High‐affinity urokinase‐derived cyclic peptides inhibiting urokinase/urokinase receptor‐interaction: effects on tumor growth and spread

Urokinase‐type plasminogen activator (uPA) binds with high affinity to its specific cell surface receptor (uPAR) (CD87) via a well‐defined sequence within the N‐terminal region of uPA (uPA 19–31 ). Since this uPA/uPAR‐interaction plays a significant role in tumor cell invasion and metastasis, it has become an attractive therapeutic target. Two small peptidic cyclic competitive antagonists of uPA/uPAR‐interaction have been developed, based on the uPAR binding site in uPA: WX‐360 (cyclo 21,29 [ D ‐Cys21]‐uPA 21–30 [S21C;H29C]) and its norleucine (Nle) derivative WX‐360‐Nle (cyclo 21,29 [ D ‐Cys21]‐uPA 21–30 [S21C;K23Nle;H29C]).

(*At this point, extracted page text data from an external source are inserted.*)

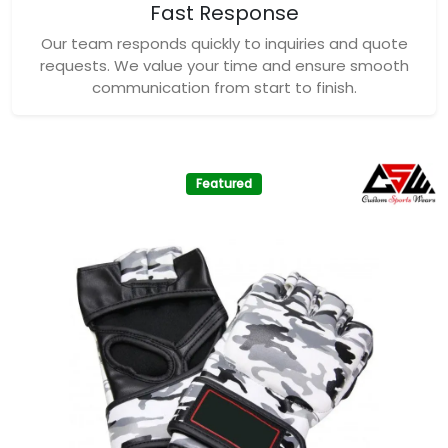
Fast Response
Our team responds quickly to inquiries and quote
requests. We value your time and ensure smooth
communication from start to finish.
Featured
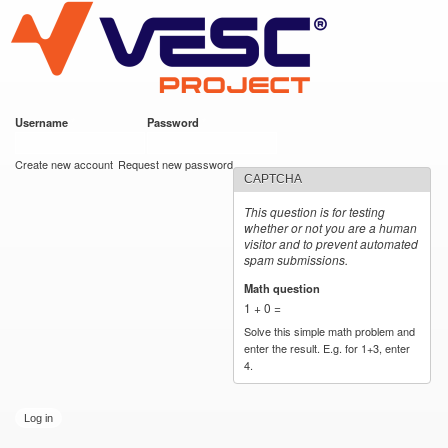
VESC Project
Skip to
main
content
Username
*
Password
*
User login
Create new account
Request new password
CAPTCHA
This question is for testing
whether or not you are a human
visitor and to prevent automated
spam submissions.
Math question
*
1 + 0 =
Solve this simple math problem and
enter the result. E.g. for 1+3, enter
4.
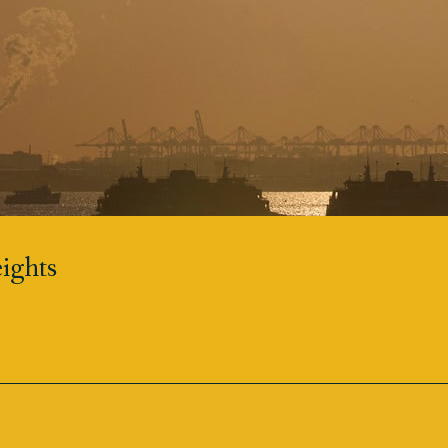
ights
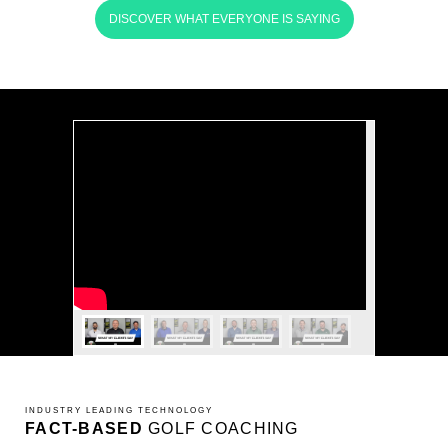
DISCOVER WHAT EVERYONE IS SAYING
INDUSTRY LEADING TECHNOLOGY
FACT-BASED
GOLF COACHING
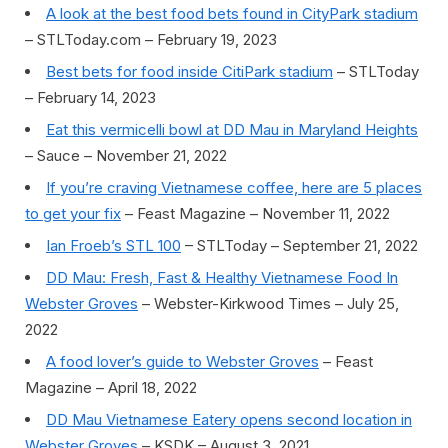
A look at the best food bets found in CityPark stadium
– STLToday.com – February 19, 2023
Best bets for food inside CitiPark stadium
– STLToday
– February 14, 2023
Eat this vermicelli bowl at DD Mau in Maryland Heights
– Sauce – November 21, 2022
If you’re craving Vietnamese coffee, here are 5 places
to get your fix
– Feast Magazine – November 11, 2022
Ian Froeb’s STL 100
– STLToday – September 21, 2022
DD Mau: Fresh, Fast & Healthy Vietnamese Food In
Webster Groves
– Webster-Kirkwood Times – July 25,
2022
A food lover’s guide to Webster Groves
– Feast
Magazine – April 18, 2022
DD Mau Vietnamese Eatery opens second location in
Webster Groves
– KSDK – August 3, 2021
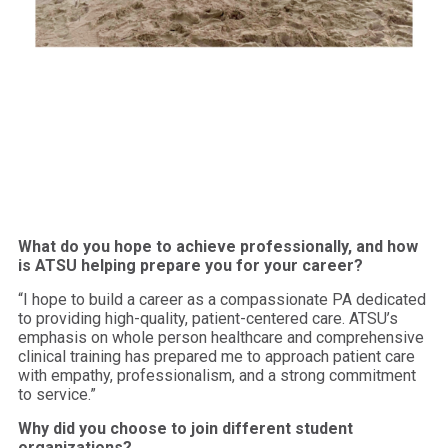
What do you hope to achieve professionally, and how
is ATSU helping prepare you for your career?
“I hope to build a career as a compassionate PA dedicated
to providing high-quality, patient-centered care. ATSU’s
emphasis on whole person healthcare and comprehensive
clinical training has prepared me to approach patient care
with empathy, professionalism, and a strong commitment
to service.”
Why did you choose to join different student
organizations?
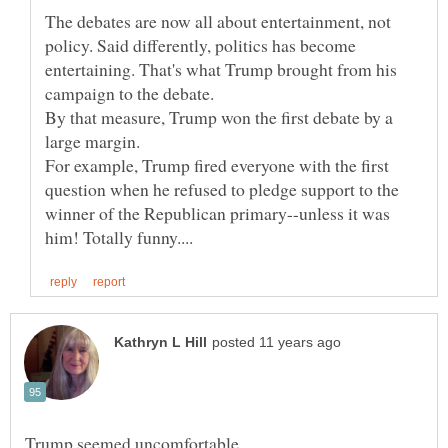
The debates are now all about entertainment, not
policy. Said differently, politics has become
entertaining. That's what Trump brought from his
By that measure, Trump won the first debate by a
For example, Trump fired everyone with the first
question when he refused to pledge support to the
winner of the Republican primary--unless it was
Trump seemed uncomfortable.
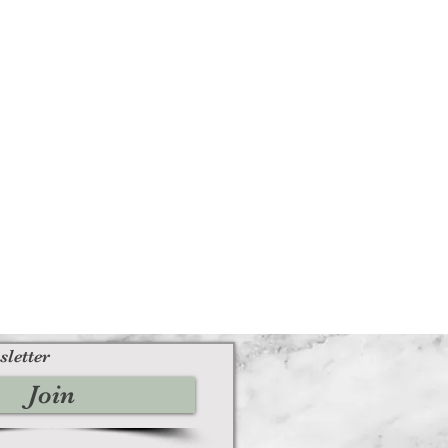
sletter
Join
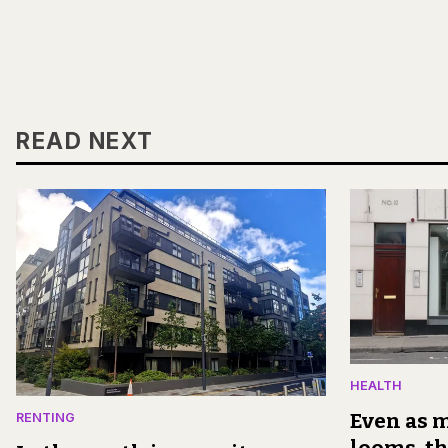
READ NEXT
HEALTH
Even as m
RENTING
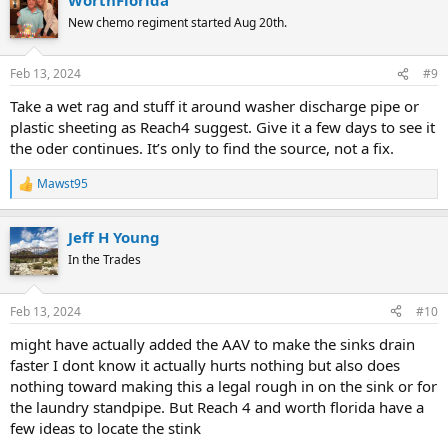
c
t
New chemo regiment started Aug 20th.
i
o
n
Feb 13, 2024
#9
s
:
Take a wet rag and stuff it around washer discharge pipe or
plastic sheeting as Reach4 suggest. Give it a few days to see it
the oder continues. It’s only to find the source, not a fix.
Mawst95
R
e
a
Jeff H Young
c
t
In the Trades
i
o
n
Feb 13, 2024
#10
s
:
might have actually added the AAV to make the sinks drain
faster I dont know it actually hurts nothing but also does
nothing toward making this a legal rough in on the sink or for
the laundry standpipe. But Reach 4 and worth florida have a
few ideas to locate the stink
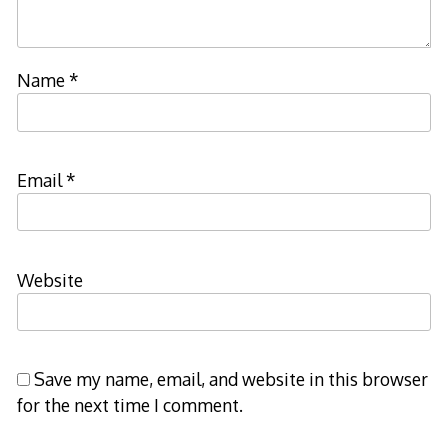
Name
*
Email
*
Website
Save my name, email, and website in this browser
for the next time I comment.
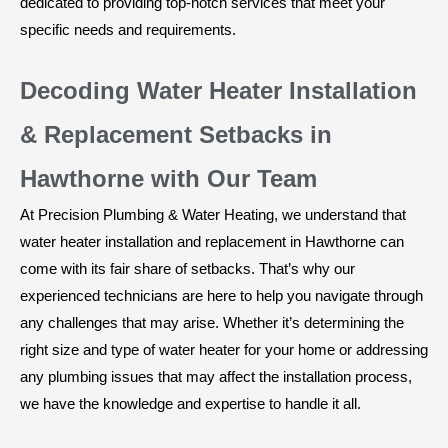
dedicated to providing top-notch services that meet your
specific needs and requirements.
Decoding Water Heater Installation
& Replacement Setbacks in
Hawthorne with Our Team
At Precision Plumbing & Water Heating, we understand that
water heater installation and replacement in Hawthorne can
come with its fair share of setbacks. That’s why our
experienced technicians are here to help you navigate through
any challenges that may arise. Whether it’s determining the
right size and type of water heater for your home or addressing
any plumbing issues that may affect the installation process,
we have the knowledge and expertise to handle it all.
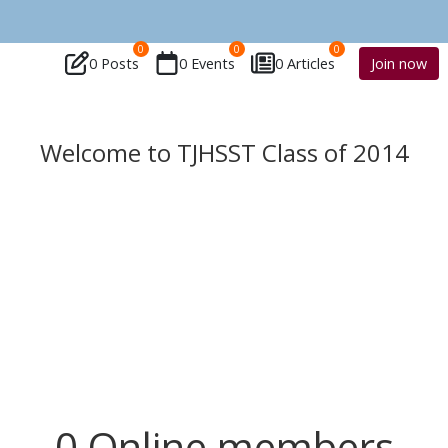
0
0
0
0 Posts
0 Events
0 Articles
Join now
Welcome to TJHSST Class of 2014
0 Online members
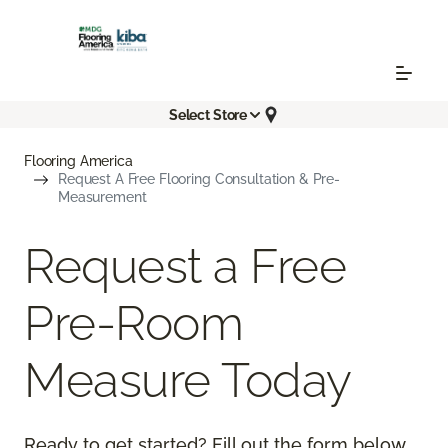
Select Store
Flooring America
Request A Free Flooring Consultation & Pre-
Measurement
Request a Free
Pre-Room
Measure Today
Ready to get started? Fill out the form below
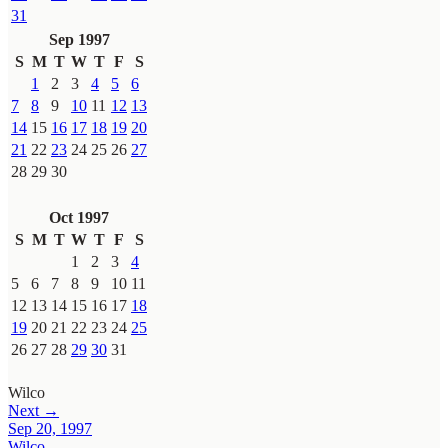
31
Sep 1997
S
M
T
W
T
F
S
1
2
3
4
5
6
7
8
9
10
11
12
13
14
15
16
17
18
19
20
21
22
23
24
25
26
27
28
29
30
Oct 1997
S
M
T
W
T
F
S
1
2
3
4
5
6
7
8
9
10
11
12
13
14
15
16
17
18
19
20
21
22
23
24
25
26
27
28
29
30
31
Wilco
Next →
Sep 20, 1997
Wilco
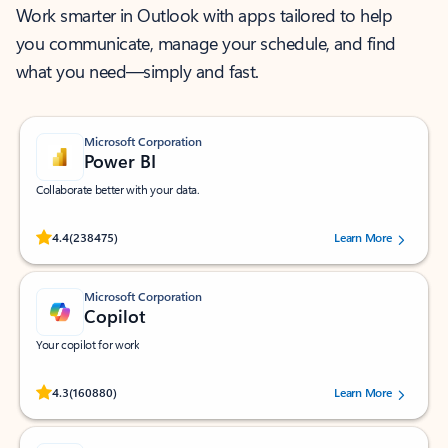
Work smarter in Outlook with apps tailored to help
you communicate, manage your schedule, and find
what you need—simply and fast.
Microsoft Corporation
Power BI
Collaborate better with your data.
Rated (#=ratingAverage#) stars out of 5 stars, by 238475 users.
4.4
(238475)
Learn More
Microsoft Corporation
Copilot
Your copilot for work
Rated (#=ratingAverage#) stars out of 5 stars, by 160880 users.
4.3
(160880)
Learn More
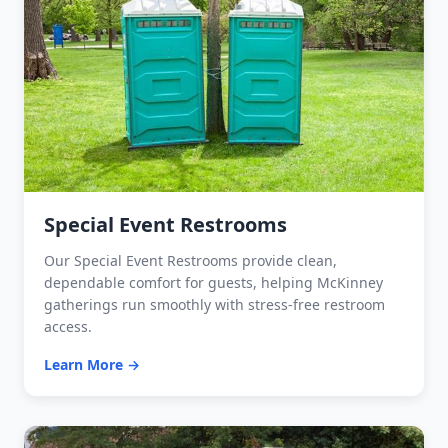
Special Event Restrooms
Our Special Event Restrooms provide clean,
dependable comfort for guests, helping McKinney
gatherings run smoothly with stress-free restroom
access.
Learn More →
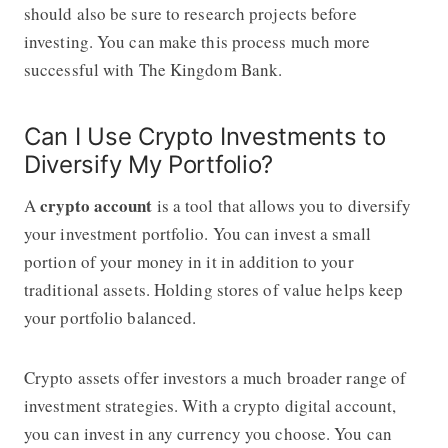
should also be sure to research projects before
investing. You can make this process much more
successful with
The Kingdom Bank
.
Can I Use Crypto Investments to
Diversify My Portfolio?
crypto account
A
is a tool that allows you to diversify
your investment portfolio. You can invest a small
portion of your money in it in addition to your
traditional assets. Holding stores of value helps keep
your portfolio balanced.
Crypto assets offer investors a much broader range of
investment strategies. With a crypto digital account,
you can invest in any currency you choose. You can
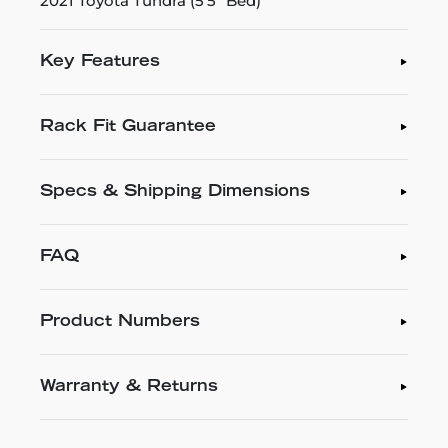
2021 Toyota Tundra (5'5" Bed)
Key Features
Rack Fit Guarantee
Specs & Shipping Dimensions
FAQ
Product Numbers
Warranty & Returns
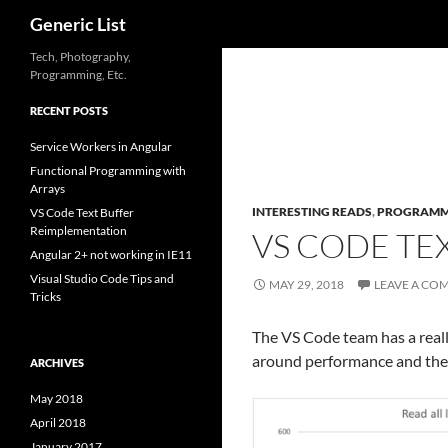
Search
Generic List
Skip
Tech, Photography,
Programming, Etc.
to
content
RECENT POSTS
Service Workers in Angular
Functional Programming with
Arrays
INTERESTING READS
,
PROGRAMM
VS Code Text Buffer
Reimplementation
VS CODE TE
Angular 2+ not working in IE11
Visual Studio Code Tips and
MAY 29, 2018
LEAVE A CO
Tricks
The VS Code team has a reall
around performance and the im
ARCHIVES
May 2018
April 2018
January 2017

These peptides display an only five to 10‐fold lower affinity to uPAR as compared to the naturally occurring uPAR‐ligand uPA. In this study, WX‐360 and WX‐360‐Nle were tested in nude mice for their potency to inhibit tumor growth and intraperitoneal spread of lacZ ‐tagged human ovarian cancer cells. Intraperitoneal administration of either cyclic peptide (20 mg peptide/kg; 1× daily for 37 days) into the tumor‐bearing nude mice resulted in a significant reduction of tumor weight and spread within the peritoneum as compared to the untreated control group. This is the first report demonstrating effective reduction of tumor growth and spread of human ovarian cancer cells in vivo by small synthetic uPA‐derived cyclic peptides competitively interfering with uPA/uPAR‐interaction. Thus, both WX‐360 and WX‐360‐Nle are promising novel compounds to reduce dissemination of human ovarian carcinoma.